Collected data
· · · · ·
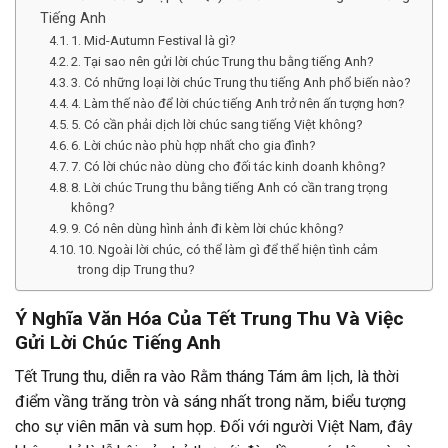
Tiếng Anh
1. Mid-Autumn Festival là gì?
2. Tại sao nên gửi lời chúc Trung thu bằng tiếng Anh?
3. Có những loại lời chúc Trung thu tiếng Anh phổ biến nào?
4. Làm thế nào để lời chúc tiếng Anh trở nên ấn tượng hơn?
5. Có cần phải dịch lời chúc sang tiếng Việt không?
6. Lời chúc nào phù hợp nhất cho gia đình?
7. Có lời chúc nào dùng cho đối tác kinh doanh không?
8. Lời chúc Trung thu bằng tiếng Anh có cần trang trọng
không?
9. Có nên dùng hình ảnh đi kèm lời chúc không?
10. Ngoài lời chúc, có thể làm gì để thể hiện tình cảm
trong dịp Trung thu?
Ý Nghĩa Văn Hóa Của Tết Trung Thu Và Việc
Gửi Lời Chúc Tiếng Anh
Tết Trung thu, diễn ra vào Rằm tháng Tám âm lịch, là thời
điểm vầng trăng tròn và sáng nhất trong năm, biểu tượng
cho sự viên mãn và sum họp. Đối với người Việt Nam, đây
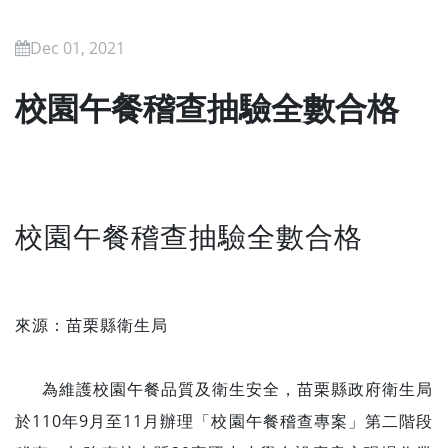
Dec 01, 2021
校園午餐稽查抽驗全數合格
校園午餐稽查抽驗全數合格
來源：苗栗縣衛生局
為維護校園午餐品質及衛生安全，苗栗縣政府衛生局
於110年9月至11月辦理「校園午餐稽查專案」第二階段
· · · · ·
§ EXERCISE DIRECTIONS:
I would like the lines from the one with "Tết Trung thu, diễn" through the last line of the data above retyped exactly, with pictures left out, please.

§ YOUR SOLUTION:
Tết Trung thu, diễn ra vào Rằm tháng Tám âm lịch, là thời
điểm vầng trăng tròn và sáng nhất trong năm, biểu tượng
cho sự viên mãn và sum họp. Đối với người Việt Nam, đây
Dec 01, 2021
校園午餐稽查抽驗全數合格
校園午餐稽查抽驗全數合格
來源：苗栗縣衛生局
為維護校園午餐品質及衛生安全，苗栗縣政府衛生局
於110年9月至11月辦理「校園午餐稽查專案」第二階段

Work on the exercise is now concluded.